**Exercise**
Although the data below contains pictures, output only the lines between those holding "Perimenopause Symptoms" and "Who Is Karol G?", inclusive, exactly and without those pictures.

Transcribed page contents
····················
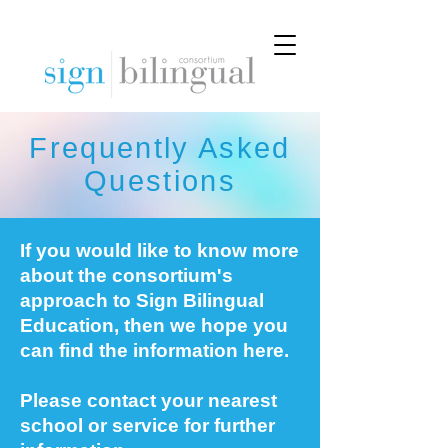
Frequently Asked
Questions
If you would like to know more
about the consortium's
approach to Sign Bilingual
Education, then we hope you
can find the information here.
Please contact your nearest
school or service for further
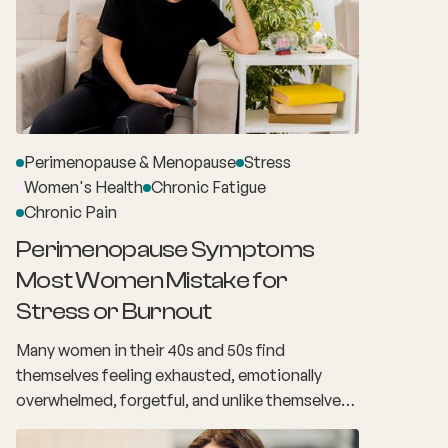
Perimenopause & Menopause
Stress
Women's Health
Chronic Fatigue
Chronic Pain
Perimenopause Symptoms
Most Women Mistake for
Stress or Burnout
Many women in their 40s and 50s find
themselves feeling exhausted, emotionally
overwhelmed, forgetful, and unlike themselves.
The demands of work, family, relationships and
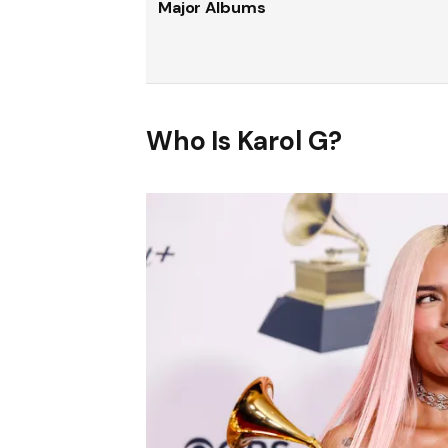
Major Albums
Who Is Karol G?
····················
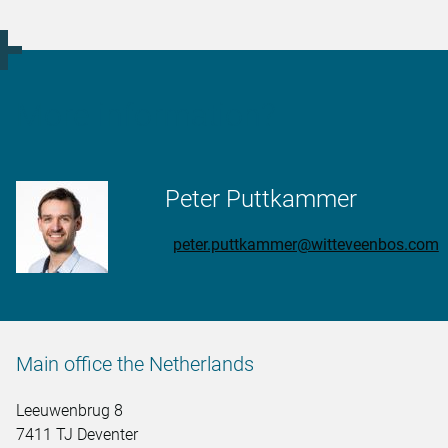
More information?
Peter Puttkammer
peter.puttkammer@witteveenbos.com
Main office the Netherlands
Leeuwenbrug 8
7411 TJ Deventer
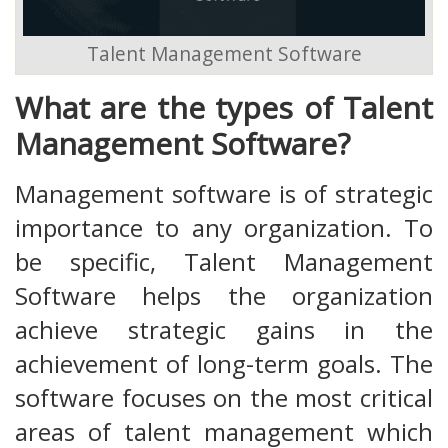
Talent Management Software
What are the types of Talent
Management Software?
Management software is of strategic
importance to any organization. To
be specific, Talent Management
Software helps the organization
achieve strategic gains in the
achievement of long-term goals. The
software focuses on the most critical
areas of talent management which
····················
**Answer space**
Perimenopause Symptoms
Most Women Mistake for
Stress or Burnout
Many women in their 40s and 50s find
themselves feeling exhausted, emotionally
overwhelmed, forgetful, and unlike themselves.
The demands of work, family, relationships and
Major Albums
Who Is Karol G?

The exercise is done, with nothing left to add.